С высоты девятого этажа он смотрел на поперечную улицу, еще синеющую в глубокой утренней тени, пустую, безлюдную, но уже готовую встретить новый день. Тяжеловесно громыхая, торопливо прокатил грузовик. Коротко задребезжал опрокинутый на мостовую мусорный ящик.
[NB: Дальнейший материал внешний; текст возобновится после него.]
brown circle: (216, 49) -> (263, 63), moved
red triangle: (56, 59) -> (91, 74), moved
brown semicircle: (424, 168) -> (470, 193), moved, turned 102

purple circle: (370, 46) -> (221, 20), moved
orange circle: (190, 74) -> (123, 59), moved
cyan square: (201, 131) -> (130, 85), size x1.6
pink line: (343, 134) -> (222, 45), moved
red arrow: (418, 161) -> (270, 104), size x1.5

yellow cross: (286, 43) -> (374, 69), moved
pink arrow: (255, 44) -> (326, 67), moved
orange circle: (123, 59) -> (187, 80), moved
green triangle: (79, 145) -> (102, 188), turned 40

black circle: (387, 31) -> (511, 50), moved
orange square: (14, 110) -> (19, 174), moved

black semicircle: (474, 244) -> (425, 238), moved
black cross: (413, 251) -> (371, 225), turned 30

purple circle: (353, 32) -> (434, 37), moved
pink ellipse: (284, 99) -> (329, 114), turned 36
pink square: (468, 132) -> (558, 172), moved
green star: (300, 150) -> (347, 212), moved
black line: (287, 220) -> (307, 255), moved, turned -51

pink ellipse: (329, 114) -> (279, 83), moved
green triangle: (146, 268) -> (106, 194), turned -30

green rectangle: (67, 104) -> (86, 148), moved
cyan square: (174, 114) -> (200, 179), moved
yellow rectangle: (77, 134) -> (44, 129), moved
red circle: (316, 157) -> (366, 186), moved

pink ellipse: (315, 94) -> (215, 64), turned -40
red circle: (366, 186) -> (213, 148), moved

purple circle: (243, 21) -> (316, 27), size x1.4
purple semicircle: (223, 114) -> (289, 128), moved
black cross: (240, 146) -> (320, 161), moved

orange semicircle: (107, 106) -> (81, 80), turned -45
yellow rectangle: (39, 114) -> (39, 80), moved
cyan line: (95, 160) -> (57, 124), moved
По тротуару просеменил человечек — на взгляд сверху совсем коротышка, накрытый, словно колпаком, унылой серой одеждой, — завернул за угол Парк-авеню и исчез, спеша куда-то в южную часть города на работу.
Здесь, внизу, эта поперечная улица казалась Фредерику Джеку узким синеватым ущельем среди отвесных домов-утесов, но стены зданий, высящихся дальше к западу, выступали отчетливо, словно под резцом скульптора, высвеченные молодыми, золотистыми, безмерно сильными и нежными лучами утреннего солнца. Лучи эти озаряли сказочным золотисто-розовым сиянием верхние этажи и крыши взметнувшихся ввысь небоскребов, чьи основания пока тонули в тени. Еще не резкие, не палящие, лучи эти ложились на уходящие вдаль пирамиды из камня и стали, и под ними на гребнях пирамид курились и таяли струйки дыма. Они отражались, играя ослепительным блеском, в бесчисленных высоких окнах, и в их свете грубые изжелта-белые кирпичные стены тепло и нежно розовели, словно лепестки роз.